Exercise description:
Using the records below, filter for lines that contain the string "avec" and copy them out.
•••••
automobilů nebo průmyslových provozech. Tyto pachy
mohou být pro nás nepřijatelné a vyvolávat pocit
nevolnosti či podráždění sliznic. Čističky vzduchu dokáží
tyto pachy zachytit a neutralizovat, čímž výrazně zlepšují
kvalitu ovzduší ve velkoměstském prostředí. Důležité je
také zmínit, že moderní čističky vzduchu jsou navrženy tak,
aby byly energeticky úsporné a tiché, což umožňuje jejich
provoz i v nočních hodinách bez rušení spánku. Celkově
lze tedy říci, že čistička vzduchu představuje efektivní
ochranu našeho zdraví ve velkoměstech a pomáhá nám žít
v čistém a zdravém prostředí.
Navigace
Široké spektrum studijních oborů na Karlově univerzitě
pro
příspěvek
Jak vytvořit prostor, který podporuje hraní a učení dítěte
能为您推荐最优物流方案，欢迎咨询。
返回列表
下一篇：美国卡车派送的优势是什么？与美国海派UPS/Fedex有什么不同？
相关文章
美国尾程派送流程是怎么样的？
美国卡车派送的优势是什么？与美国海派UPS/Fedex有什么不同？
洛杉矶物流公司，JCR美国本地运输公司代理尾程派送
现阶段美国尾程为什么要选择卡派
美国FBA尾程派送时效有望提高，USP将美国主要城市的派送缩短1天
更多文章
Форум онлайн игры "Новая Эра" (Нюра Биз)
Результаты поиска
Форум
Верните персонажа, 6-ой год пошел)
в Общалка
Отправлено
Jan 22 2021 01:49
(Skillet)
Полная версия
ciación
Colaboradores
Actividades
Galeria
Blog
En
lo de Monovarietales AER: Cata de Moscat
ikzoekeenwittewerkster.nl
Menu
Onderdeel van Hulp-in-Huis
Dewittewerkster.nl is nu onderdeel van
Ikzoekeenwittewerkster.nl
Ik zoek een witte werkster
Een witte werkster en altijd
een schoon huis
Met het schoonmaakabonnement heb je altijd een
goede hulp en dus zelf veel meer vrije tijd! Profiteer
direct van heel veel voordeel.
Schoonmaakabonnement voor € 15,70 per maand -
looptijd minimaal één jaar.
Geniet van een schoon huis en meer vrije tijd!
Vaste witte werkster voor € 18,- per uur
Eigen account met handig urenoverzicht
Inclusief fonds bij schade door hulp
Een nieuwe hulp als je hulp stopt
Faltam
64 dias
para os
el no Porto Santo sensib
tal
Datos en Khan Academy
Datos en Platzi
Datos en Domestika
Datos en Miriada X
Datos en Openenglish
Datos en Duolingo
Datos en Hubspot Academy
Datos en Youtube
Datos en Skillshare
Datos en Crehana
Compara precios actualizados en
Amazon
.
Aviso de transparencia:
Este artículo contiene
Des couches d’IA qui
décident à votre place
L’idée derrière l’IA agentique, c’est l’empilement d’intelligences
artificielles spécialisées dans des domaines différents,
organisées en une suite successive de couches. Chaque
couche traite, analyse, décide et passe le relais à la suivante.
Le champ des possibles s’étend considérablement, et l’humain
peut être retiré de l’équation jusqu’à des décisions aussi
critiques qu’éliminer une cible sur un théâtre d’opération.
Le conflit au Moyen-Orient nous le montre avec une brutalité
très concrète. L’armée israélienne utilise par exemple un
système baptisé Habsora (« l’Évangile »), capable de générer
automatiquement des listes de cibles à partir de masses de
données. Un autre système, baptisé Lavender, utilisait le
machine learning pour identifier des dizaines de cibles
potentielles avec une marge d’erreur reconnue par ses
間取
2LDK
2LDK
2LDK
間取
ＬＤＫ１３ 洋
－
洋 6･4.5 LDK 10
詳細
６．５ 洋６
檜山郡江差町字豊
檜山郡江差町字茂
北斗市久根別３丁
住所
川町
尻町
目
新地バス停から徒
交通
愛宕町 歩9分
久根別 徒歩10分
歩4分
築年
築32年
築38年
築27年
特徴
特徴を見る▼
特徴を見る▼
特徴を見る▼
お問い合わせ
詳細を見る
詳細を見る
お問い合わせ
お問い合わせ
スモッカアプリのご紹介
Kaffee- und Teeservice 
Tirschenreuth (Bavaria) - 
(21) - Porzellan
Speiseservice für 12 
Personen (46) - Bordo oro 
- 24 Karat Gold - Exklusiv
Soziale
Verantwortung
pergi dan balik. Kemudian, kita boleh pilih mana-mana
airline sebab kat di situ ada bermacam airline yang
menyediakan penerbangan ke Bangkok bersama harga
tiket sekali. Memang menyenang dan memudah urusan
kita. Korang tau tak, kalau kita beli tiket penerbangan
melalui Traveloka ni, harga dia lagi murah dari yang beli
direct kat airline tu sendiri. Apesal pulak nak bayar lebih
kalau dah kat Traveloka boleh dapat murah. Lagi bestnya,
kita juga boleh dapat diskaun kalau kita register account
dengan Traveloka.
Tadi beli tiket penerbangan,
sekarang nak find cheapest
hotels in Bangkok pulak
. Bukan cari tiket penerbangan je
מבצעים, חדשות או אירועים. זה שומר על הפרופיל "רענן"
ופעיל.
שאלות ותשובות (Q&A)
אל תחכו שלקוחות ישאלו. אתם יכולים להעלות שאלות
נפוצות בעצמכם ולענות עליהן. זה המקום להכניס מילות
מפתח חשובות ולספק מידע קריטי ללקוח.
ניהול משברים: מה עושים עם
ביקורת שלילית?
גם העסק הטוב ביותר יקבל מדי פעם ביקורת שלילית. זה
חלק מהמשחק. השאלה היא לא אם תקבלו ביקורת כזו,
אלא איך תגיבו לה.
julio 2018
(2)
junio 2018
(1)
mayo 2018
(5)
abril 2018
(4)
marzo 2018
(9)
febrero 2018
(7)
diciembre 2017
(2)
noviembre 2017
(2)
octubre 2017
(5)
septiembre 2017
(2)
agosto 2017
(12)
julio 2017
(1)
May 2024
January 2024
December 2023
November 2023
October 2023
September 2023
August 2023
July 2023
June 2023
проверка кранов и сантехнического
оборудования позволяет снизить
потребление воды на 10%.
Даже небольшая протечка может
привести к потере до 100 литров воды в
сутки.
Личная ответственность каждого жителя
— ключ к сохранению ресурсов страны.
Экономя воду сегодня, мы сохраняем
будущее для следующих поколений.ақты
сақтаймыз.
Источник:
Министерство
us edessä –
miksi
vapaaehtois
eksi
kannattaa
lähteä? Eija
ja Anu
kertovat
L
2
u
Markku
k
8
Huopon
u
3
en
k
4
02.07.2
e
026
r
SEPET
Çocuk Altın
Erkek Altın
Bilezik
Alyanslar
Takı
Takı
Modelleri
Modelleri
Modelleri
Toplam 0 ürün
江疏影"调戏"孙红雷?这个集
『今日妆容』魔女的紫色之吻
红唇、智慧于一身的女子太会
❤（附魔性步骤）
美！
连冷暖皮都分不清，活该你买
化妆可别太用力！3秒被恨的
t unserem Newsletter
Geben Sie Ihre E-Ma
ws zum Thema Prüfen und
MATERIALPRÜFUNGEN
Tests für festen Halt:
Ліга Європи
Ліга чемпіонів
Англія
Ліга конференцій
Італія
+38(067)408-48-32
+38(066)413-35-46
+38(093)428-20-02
•••••
Solution for this task:
Le conflit au Moyen-Orient nous le montre avec une brutalité
potentielles avec une marge d’erreur reconnue par ses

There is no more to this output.